Марфа Матвеевна осенила себя крестным знамением, поклонилась войску. Голосок так и зазвенел, молоденькая совсем:

   — Хоть убейте меня, не отдам на смерть невинную докторицу. Это вы мне отдайте доброго Даниэля. Знали бы, как он пёкся о здравии Фёдора Алексеевича. Ночами напролёт у постели великого государя сиживал.

   — Данька — чернокнижник! — крикнули в ответ стрельцы. — Мы в его доме змей сушёных нашли, черепах! Погоди, царица, всё про него узнаем и тебе скажем!

Потащили бедного доктора через весь Кремль в Константиновский застенок.

Толпа же не убывала, росла. Все ждали выдачи Ивана Нарышкина.

Царевна Софья, похудевшая за два дня, но всё такая же розовощёкая, явилась к Наталье Кирилловне с боярами:

   — Не избыть тебе, царица, чтоб брата Ивана Кирилловича не выдать. Не уйдут стрельцы без него. Али нам всем погибнуть ради Нарышкиной гордыни?

Бояре кланялись царице. Говорили, пряча глаза:

   — Ничего не поделаешь... У них сила. Стрельцы все пьяны... Полезут во Дворец — всем нам будет смерть. И тебе, и сыну твоему...

Хорошо в царях пряники медовые кушать, но приходит час — плати за мёд да за яхонты. А плата — горше некуда: жизнями.

Не дрогнул голос у Натальи Кирилловны, сказала постельникам:

   — Приведите Ивана Кирилловича в церковь Спаса за Золотой Решёткой.

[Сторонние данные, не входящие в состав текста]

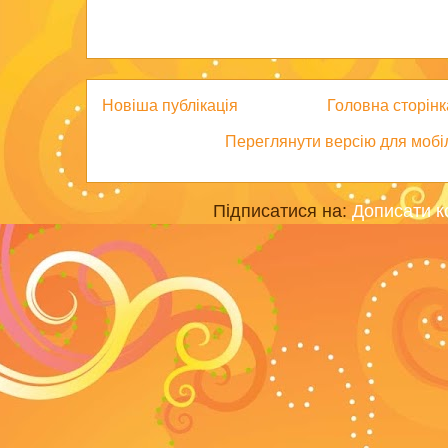
Новіша публікація
Головна сторінк
Переглянути версію для мобі
Підписатися на:
Дописати к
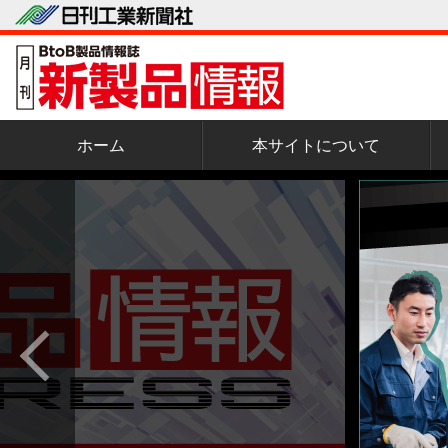
ホーム
本サイトについて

И сама пошла в ту церковь. Софья и бояре — следом.

Иван Кириллович, выбравшись из чулана, застеснялся — весь в пуху. Переоделся. Пришёл в церковь спокойный, красивый. Поцеловал у Натальи Кирилловны руку.

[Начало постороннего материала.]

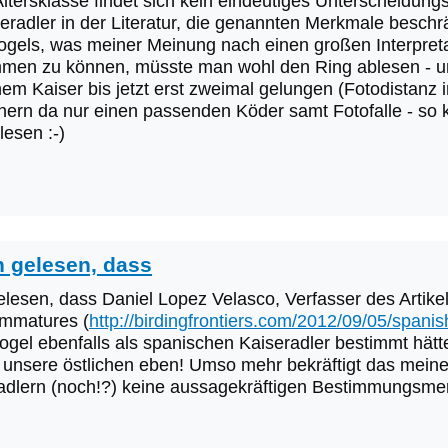
Altersklasse findet sich kein eindeutiges Unterscheidu
eradler in der Literatur, die genannten Merkmale besch
Vogels, was meiner Meinung nach einen großen Interpret
men zu können, müsste man wohl den Ring ablesen - und 
nem Kaiser bis jetzt erst zweimal gelungen (Fotodistanz
nern da nur einen passenden Köder samt Fotofalle - so 
lesen :-)
 gelesen, dass
esen, dass Daniel Lopez Velasco, Verfasser des Artikels
immatures (
http://birdingfrontiers.com/2012/09/05/spani
Vogel ebenfalls als spanischen Kaiseradler bestimmt hätte
r unsere östlichen eben! Umso mehr bekräftigt das meine
adlern (noch!?) keine aussagekräftigen Bestimmungsmer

   — Ступай к Никите Васильевичу, причастись.

Иван Кириллович исповедовался, соборовался.

К царице подскочил боярин Яков Никитич Одоевский, руки трясутся, щека дёргается.

   — Сколько ни жалей братца, а отдать его нужно! И ты, Иван, не тяни за нас душу. Ступай с Богом, не всем же из-за тебя погибать!

Царевна Софья подала обречённому на гибель образ Богородицы.

   — Икона чудотворная, держи перед собой. Может, стрельцы устыдятся...

Наталья Кирилловна пошла первой, с нею Софья, за ними Иван. Вышли из храма к Золотой Решётке.

   — Ваня! Родной мой! Прости! — застонала Наталья Кирилловна.

   — Ничего! — Иван улыбнулся сестре. — Ничего! Живите!

Царевна Софья быстро-быстро крестила несчастного.

Стольники отперли решётку. Иван Кириллович, загородясь иконою, шагнул через порог.

Его тотчас ударили со всего плеча, ухватили за волосы, поволокли по ступеням.

Икона кувыркалась следом.

Пиная, тыкая кулаками ненавистного боярина — ещё и побоярствовать не успевшего — погнали в тот же Константиновский застенок.

Доктор валялся на лавке без чувств.

Ивана Кирилловича начали пытать крючьями, жечь огнём.

Докторишка на пытке такого о себе порассказал — до слёз насмешил. Просил дать ему три дня сроку, обещал указать всех, кто во много раз достойнее казни, нежели он.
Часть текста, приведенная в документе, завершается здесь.